To build a robust algorithmic portfolio, you must utilize diverse trading methodologies. Relying on a single setup exposes your portfolio to specific market condition hazards. Here are the top 10 automated trading strategies you should code, master, and deploy:
1. Mean Reversion (RSI & BB): Executes buy orders when the price pierces the lower Bollinger Band while RSI is oversold, exiting at the moving average baseline.
2. Dual EMA Crossover: A classic trend-following strategy that enters long when a fast EMA crosses above a slow EMA, supported by high-volume filters.
3. Opening Range Breakouts: Detects early market imbalances by setting buy/sell stops at the high and low points of the first 30 minutes of the London open.
4. Volume Profile Value Area: Enters trade setups on retests of the High Volume Node (HVN) and targets the edges of the Value Area (VA).
5. Statistical Correlation Arbitrage: Monitors highly correlated asset pairs (like EURUSD and GBPUSD) and sells the outperforming asset while buying the underperformer when their spread widens beyond normal limits.
6. Average True Range (ATR) Breakout: Uses volatility expansion triggers.
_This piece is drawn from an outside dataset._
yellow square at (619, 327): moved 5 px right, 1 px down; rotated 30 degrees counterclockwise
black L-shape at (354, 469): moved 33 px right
It enters trades when a single candle's range exceeds 2.5 times the 14-period ATR.
7. Session Momentum Scalper: Capitalizes on New York liquidity spikes using quick momentum indicators like the stochastic oscillator to grab quick 1:1 risk-to-reward ratio wins.
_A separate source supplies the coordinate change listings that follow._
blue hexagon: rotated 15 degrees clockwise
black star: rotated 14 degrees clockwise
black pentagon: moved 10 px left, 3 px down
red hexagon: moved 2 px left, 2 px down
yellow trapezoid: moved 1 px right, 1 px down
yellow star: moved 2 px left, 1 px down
8. News Volatility Fade: Runs an algorithm that waits 15 minutes after high-impact macroeconomic releases (like CPI or NFP) and counters the overextended initial spike.
9. Heikin Ashi Trend Smoother: Filters out short-term market noise by translating standard candlesticks into trend-smoothed candles, only exiting when the candle color flips.
10. Multi-Timeframe Pullback: Scans the Daily charts for long-term trends, then uses an algorithm on the 15-minute chart to buy pullbacks to the daily institutional levels.